La historia de esta laureada película quizás empezó mucho tiempo atrás, cuando, muy niño aún, Manuel Trotta visitaba a su familia paterna en Reconquista, un pequeño pueblo en Argentina del que su padre fue el único en salir.

"Esa imagen se quedó en mi memoria y es la que da inicio a 'El astronauta': el hijo de ciudad hiper conectado y el padre arraigado al pueblo, con tiempos distintos y una fantasía muy particular", acota.

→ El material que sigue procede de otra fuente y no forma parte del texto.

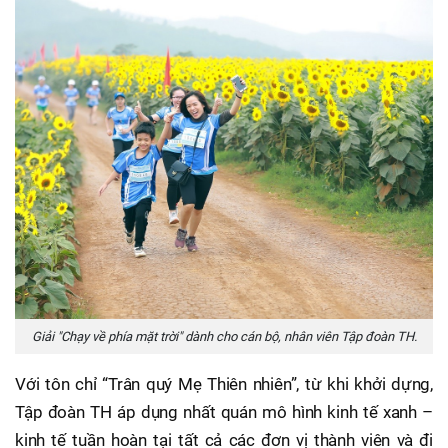
Giải "Chạy về phía mặt trời" dành cho cán bộ, nhân viên Tập đoàn TH.
Với tôn chỉ “Trân quý Mẹ Thiên nhiên”, từ khi khởi dựng,
Tập đoàn TH áp dụng nhất quán mô hình kinh tế xanh –
kinh tế tuần hoàn tại tất cả các đơn vị thành viên và đi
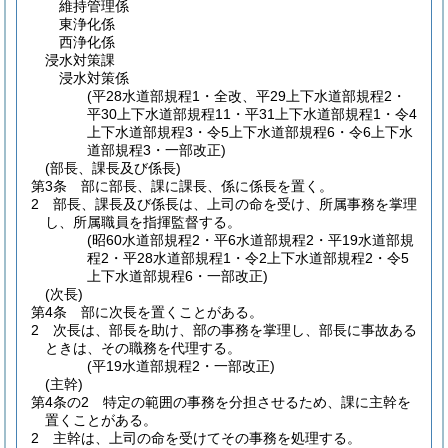
維持管理係
東浄化係
西浄化係
浸水対策課
浸水対策係
(平28水道部規程1・全改、平29上下水道部規程2・
平30上下水道部規程11・平31上下水道部規程1・令4
上下水道部規程3・令5上下水道部規程6・令6上下水
道部規程3・一部改正)
(部長、課長及び係長)
第3条
部に部長、課に課長、係に係長を置く。
2
部長、課長及び係長は、上司の命を受け、所属事務を掌理
し、所属職員を指揮監督する。
(昭60水道部規程2・平6水道部規程2・平19水道部規
程2・平28水道部規程1・令2上下水道部規程2・令5
上下水道部規程6・一部改正)
(次長)
第4条
部に次長を置くことがある。
2
次長は、部長を助け、部の事務を掌理し、部長に事故ある
ときは、その職務を代理する。
(平19水道部規程2・一部改正)
(主幹)
第4条の2
特定の範囲の事務を分担させるため、課に主幹を
置くことがある。
2
主幹は、上司の命を受けてその事務を処理する。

-¿Qué ha significado para Ud. la reacción que ha producido con su corto?
-Lo que más atesoro es cuando alguien se acerca a decirme que la historia lo conmovió, que se conectaron hasta las lágrimas. Eso me ha pasado en diferentes países con diferentes personas. Desde gente culta y formada en Nueva York, hasta indigentes en Cleveland. Cuando te das cuenta de que le llegas a cualquier estrato social, gente de cualquier lugar del mundo, siento que me llevo el premio más valioso de todos.

-Sin embargo, las cosas no siempre fueron tan positivas.
-Tengo que decir que el corto lo pensé con mucha visión para crear lazos con artistas latinoamericanos. Tenía el sueño de participar en festivales en Colombia, Argentina, México, Cuba. Cuesta entender que un corto que giró por tantos lados, y participó en festivales tan prestigiosos, no fuera considerado en estos países. Eso me generó dudas de cómo se llevan a cabo las cosas aquí, y del verdadero interés en respaldar al cineasta independiente. El corto lo mantuve en español, lo hice lo más venezolano posible, y sin embargo la gente que lo ha valorado ha sido la de Rumania, Estados Unidos, Canadá, Francia, Turquía y España.

En busca del largometraje

Acostumbrado a la batalla, ahora se prepara para librar otra: llevar su corto al largometraje.

-¿Por qué esa decisión?
-Un largometraje genera oportunidades diferentes para el proyecto. Si se hace bien, se puede lograr una distribución importante, llegar a mucha gente. Creo que el cine de autor está en un momento difícil porque o no se ve o es aplastado por las franquicias hollywoodenses. Hay mucho cine interesante, pero a la vez hay mucho cine que no tiene nada que decir, solo entretener.

-Pero está consciente de que es una dura pelea.
-Sí, hacer un largometraje independiente toma mucho tiempo, sobretodo porque debes buscar fondos y son procesos muy lentos, y muchos concursos en los que debes participar. Ya estoy tocando la puerta en muchos países, desde Holanda a Argentina, pasando por España y Estados Unidos. Sé que es un viaje de muchísimos rechazos. Pero si tuviera el dinero, la filmaría mañana.